A quanto pare il fast fashion rende più ricchi del lusso. Lo certifica il ranking annuale del Bloomberg markets magazine, che sarà pubblicato integralmente sul numero di dicembre, sui paperoni del mondo della moda.
A guidare la classifica c’è ancora il signor Zara, lo spagnolo Amancio Ortega, che guida il colosso Inditex grazie al quale ha accantonato un patrimonio di ben 59,3 miliardi di dollari (circa 47,2 miliardi di euro al cambio di ieri). Gruzzoletto che gli ha fatto anche guadagnare la quarta posizione tra gli uomini più ricchi del mondo.

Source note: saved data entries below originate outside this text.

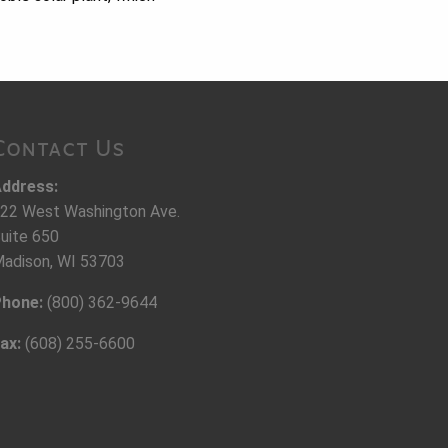
Contact Us
ddress:
22 West Washington Ave.
uite 650
adison, WI 53703
hone:
(800) 362-9644
ax:
(608) 255-6600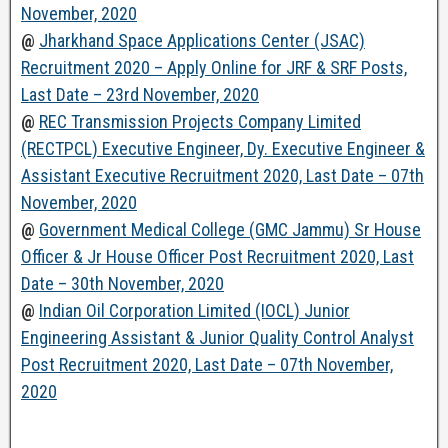
November, 2020
@
Jharkhand Space Applications Center (JSAC)
Recruitment 2020 – Apply Online for JRF & SRF Posts,
Last Date – 23rd November, 2020
@
REC Transmission Projects Company Limited
(RECTPCL) Executive Engineer, Dy. Executive Engineer &
Assistant Executive Recruitment 2020, Last Date – 07th
November, 2020
@
Government Medical College (GMC Jammu) Sr House
Officer & Jr House Officer Post Recruitment 2020, Last
Date – 30th November, 2020
@
Indian Oil Corporation Limited (IOCL) Junior
Engineering Assistant & Junior Quality Control Analyst
Post Recruitment 2020, Last Date – 07th November,
2020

Ma se la ‘vittoria’ di Ortega non è una novità, quello che dovrebbe far riflettere i signori del lusso è che sul podio, al terzo posto, dopo Liliane Bettencourt, erede della dinastia L’Oréal (31,2 miliardi di dollari, circa 24,8 miliardi di euro), c’è un altro esponente della moda low cost: Stefan Persson. Il numero uno di H&M può vantare infatti un patrimonio di 29,2 miliardi di dollari (circa 23,2 miliardi di euro), superiore a quello di Bernard Arnault, che resta così fuori dal podio. Il patron di Lvmh ha infatti ‘appena’ 28,9 miliardi di dollari (circa 23 miliardi di euro).
Bernard ArnaultQuanto all’Italia, un solo esponente figura nella top ten della prestigiosa classifica e si tratta di Leonardo del Vecchio, 39esimo uomo più ricco al mondo con 18 miliardi di dollari (14 miliardi di euro).
Dalla classifica del Bloomberg markets magazine viene fuori anche un altro dato importante: la crisi c’è e colpisce tutti indistintamente. Anche se parliamo di capitali considerevoli, infatti, tutti i paperoni in questione hanno visto assottigliarsi il proprio gruzzoletto rispetto al 2013. Unica eccezione Phil Knight, co-fondatore e presidente di Nike, che con i suoi 21,6 miliardi di dollari (17,2 miliardi di euro) è riuscito a battere la crisi.